Oh, and trading for Lillard themselves also weakens whatever East team is likely to get him instead.
With that preface, the list of reasons not to trade for Lillard is far longer than the one that supports it. For one, he has made his intended destination abundantly clear. While no one thinks Lillard has a Harden-esque level of apathy in him, there are other ways to cause discomfort than dogging it on the court (and going hard into the wee hours). Julius Randle’s agent switch aside, it seems like organizational harmony is one of the best things the Knicks have going for them. Dealing for someone who wants to be elsewhere doesn’t jive with that reality.
The other big issues is what a Dame trade would do to their asset base.
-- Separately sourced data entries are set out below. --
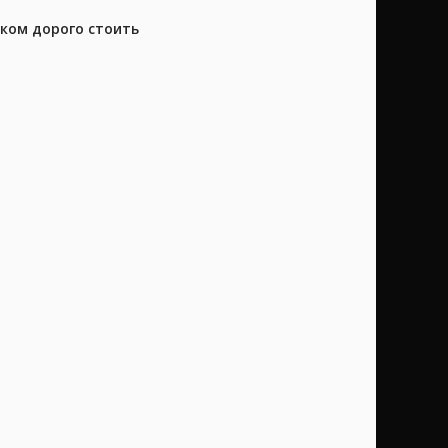
шком дорого стоить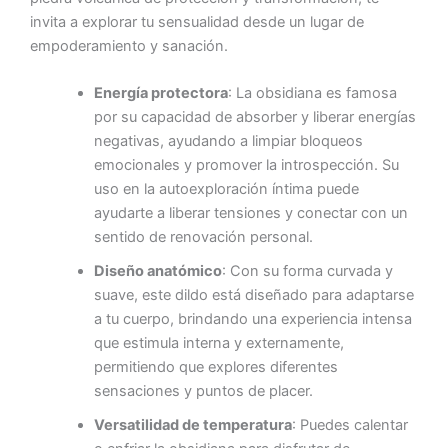
invita a explorar tu sensualidad desde un lugar de
empoderamiento y sanación.
Energía protectora
: La obsidiana es famosa
por su capacidad de absorber y liberar energías
negativas, ayudando a limpiar bloqueos
emocionales y promover la introspección. Su
uso en la autoexploración íntima puede
ayudarte a liberar tensiones y conectar con un
sentido de renovación personal.
Diseño anatómico
: Con su forma curvada y
suave, este dildo está diseñado para adaptarse
a tu cuerpo, brindando una experiencia intensa
que estimula interna y externamente,
permitiendo que explores diferentes
sensaciones y puntos de placer.
Versatilidad de temperatura
: Puedes calentar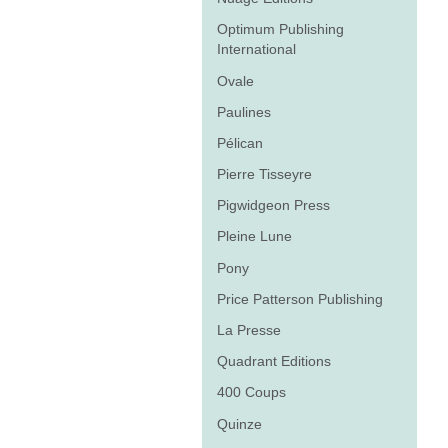
Optimum Publishing
International
Ovale
Paulines
Pélican
Pierre Tisseyre
Pigwidgeon Press
Pleine Lune
Pony
Price Patterson Publishing
La Presse
Quadrant Editions
400 Coups
Quinze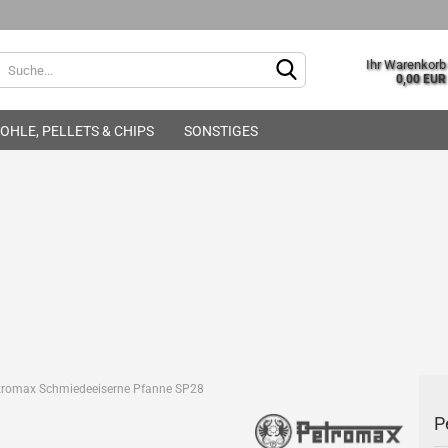
Sprache auswählen
Ihr Warenkorb
0,00 EUR
OHLE, PELLETS & CHIPS
SONSTIGES
Lieferland
OFYR - Kocheinheiten
OFYR - Kocheinheiten 
BBQ Smoker
OFYR - Tabl'o
BBQ Smoker - Zubehör
OFYR - Möbel
Konto e
OFYR - Zubehör
Passwo
besteck
tromax Schmiedeeiserne Pfanne SP28
P
ehör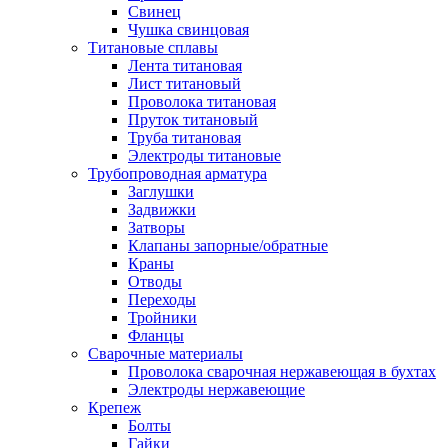
Свинец
Чушка свинцовая
Титановые сплавы
Лента титановая
Лист титановый
Проволока титановая
Пруток титановый
Труба титановая
Электроды титановые
Трубопроводная арматура
Заглушки
Задвижки
Затворы
Клапаны запорные/обратные
Краны
Отводы
Переходы
Тройники
Фланцы
Сварочные материалы
Проволока сварочная нержавеющая в бухтах
Электроды нержавеющие
Крепеж
Болты
Гайки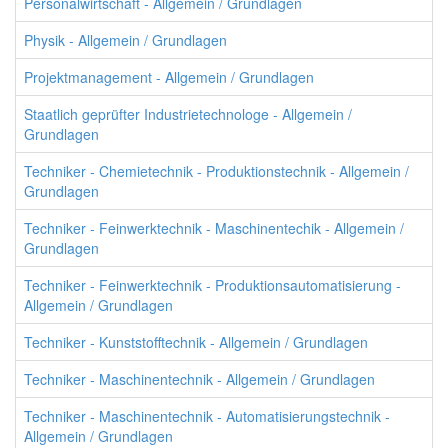
Personalwirtschaft - Allgemein / Grundlagen
Physik - Allgemein / Grundlagen
Projektmanagement - Allgemein / Grundlagen
Staatlich geprüfter Industrietechnologe - Allgemein /
Grundlagen
Techniker - Chemietechnik - Produktionstechnik - Allgemein /
Grundlagen
Techniker - Feinwerktechnik - Maschinentechik - Allgemein /
Grundlagen
Techniker - Feinwerktechnik - Produktionsautomatisierung -
Allgemein / Grundlagen
Techniker - Kunststofftechnik - Allgemein / Grundlagen
Techniker - Maschinentechnik - Allgemein / Grundlagen
Techniker - Maschinentechnik - Automatisierungstechnik -
Allgemein / Grundlagen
Dealing for Lillard might not cost them as much as some other big names coming down the pike, but it will likely eat into their picks and/or young players enough to take them out of the running for the next big name that becomes available.
Which begs the question: is Dame the guy to go all(ish) in on? Here’s where a little NBA history can be of use. Going back to well before the ABA merger, there has been just one conference champion on which two guards 6'2" or shorter played a prominent role2: the 2019 Raptors, with Kyle Lowry and Fred VanVleet. Notably, Lowry and VanVleet were perennially in the All-Defense conversation, whereas Lillard and Brunson will always be significant liabilities.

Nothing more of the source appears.